I cannot remember a time I could not read. I was one of those lucky kids who just “understood” these things called letters. My earliest reading memory is of a translated Richard Scarry booklet about an airport. I could not have been more than three or four at the time. When Primary school came along and we had our “See Jane Run” readers, I was miles ahead of the class. (I was not this lucky when it came to 1+1 = 2)
I spent my youth in the library. Tintin and Asterix were my go-tos. You could not borrow them, they were “read here only”, and I spent many a happy hour in the library’s chairs giggling over the antics of the diminutive Gaulic (is that even a word?) warrior and his fat friend carrying rocks around. But the books I could borrow were standard age-appropriate fare.

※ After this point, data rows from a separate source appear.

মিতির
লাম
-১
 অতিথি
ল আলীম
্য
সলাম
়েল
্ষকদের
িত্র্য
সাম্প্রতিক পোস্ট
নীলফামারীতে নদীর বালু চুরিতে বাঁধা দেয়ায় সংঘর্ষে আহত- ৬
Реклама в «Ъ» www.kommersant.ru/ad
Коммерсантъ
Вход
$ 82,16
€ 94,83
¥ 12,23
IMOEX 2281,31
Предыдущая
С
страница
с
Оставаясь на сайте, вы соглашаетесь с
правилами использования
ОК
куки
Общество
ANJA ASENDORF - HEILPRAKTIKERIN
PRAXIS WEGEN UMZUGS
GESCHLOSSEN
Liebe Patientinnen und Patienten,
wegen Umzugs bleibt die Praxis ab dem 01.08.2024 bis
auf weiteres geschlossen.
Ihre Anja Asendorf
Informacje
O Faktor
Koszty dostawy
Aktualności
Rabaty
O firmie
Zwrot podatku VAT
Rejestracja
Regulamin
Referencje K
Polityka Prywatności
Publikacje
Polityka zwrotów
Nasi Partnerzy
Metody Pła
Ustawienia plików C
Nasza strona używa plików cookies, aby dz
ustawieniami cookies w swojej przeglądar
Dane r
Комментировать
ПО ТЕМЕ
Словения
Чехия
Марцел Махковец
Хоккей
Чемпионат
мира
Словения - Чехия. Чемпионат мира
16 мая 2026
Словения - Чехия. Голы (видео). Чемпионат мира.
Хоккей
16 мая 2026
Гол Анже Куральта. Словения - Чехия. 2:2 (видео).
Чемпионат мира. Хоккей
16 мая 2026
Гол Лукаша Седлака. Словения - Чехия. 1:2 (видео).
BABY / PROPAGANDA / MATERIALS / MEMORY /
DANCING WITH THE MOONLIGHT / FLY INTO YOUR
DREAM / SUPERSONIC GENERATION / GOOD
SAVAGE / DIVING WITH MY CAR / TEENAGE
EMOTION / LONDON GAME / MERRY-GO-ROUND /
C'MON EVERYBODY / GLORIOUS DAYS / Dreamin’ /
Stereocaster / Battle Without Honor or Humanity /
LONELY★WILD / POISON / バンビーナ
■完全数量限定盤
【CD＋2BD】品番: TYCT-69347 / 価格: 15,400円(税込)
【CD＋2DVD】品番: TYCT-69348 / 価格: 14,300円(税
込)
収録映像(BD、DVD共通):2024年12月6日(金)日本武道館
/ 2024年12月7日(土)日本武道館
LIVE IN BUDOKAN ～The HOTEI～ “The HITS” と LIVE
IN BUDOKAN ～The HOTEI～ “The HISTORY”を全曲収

Hardy Boys and Nancy Drew-esque adventures. Nothing to write home about.
My first life-changing book came along when I was a mere twelve years old. And when I say life changing, I mean it in the most profound and literal way. My life can be split between the days before that fateful Tuesday evening in 1998, and after. Nothing was ever the same again.
My society was very conservative, and children should stick to children’s topics. You cannot read an “adult” book, God forbid! You! Get your butt back to the kiddies section where you belong! Come back when you are 34.
Fortunately, my father had no such traditionalist reservations. We were on our fortnightly library run (My parents are/were prodigious readers), and my father shoved this thing in my hands. It was shaped like a book; it had pages with words on them, but it was twice the thickness of our front door. I’ve seen these impenetrable tomes on the shelves, but attempt to read one when the best I’ve ever done was a 96-page story about early teenage mischief? Never.
“Read this,” was his simple instruction. The book weighed more than I did! How can I read such a thing? Especially when teachers and grown-ups forced me to read ‘age-appropriate’ fare. My English teacher would have a heart attack if she saw me with such a volume.
On the cover of this intimidating book was a menacing looking red car with screaming headlights, and the name on the cover was ‘Stephen King’. Over 600 pages of severely age-inappropriate horror story about a Plymouth Fury named ‘Christine’.
Fucking. Loved. It.
There is no other way to put it. Look, I struggled, okay? This was not an easy task. It was miles removed from the ‘orrible age-appropriate things I was allowed to up until this stage. Complex characters. Involved story lines. An expansive vocabulary. It sucked me in and kept me there. Every spare moment I had, it was Uncle Stevie and me, accompanied by my pocket dictionary.
Christine changed my life because I realised what writing could be. What story-telling should be. There was no “great moral message” in it, nor was it littered with semiotics and hidden meanings and allegory the way our school setworks were. It was pure reading joy! A story about a pimply-faced youth and his haunted car. And even the geek which was Arnie Cunningham got the girl in the form of Leigh Cabot – who lent her name to my own Leigh McCabe in an overt homage. It opened up the world of story for the sake of it. Reading for the sheer unadulterated pleasure it can bring.
Since, I’ve become one of the millions who is Steve King’s greatest fan, and I’ve read everything he has ever published. I think.
Is Christine his best work? Hardly. I can wax lyrical for hours as to which works of his are much better, and why.
But Christine opened the way, and nothing was ever the same again.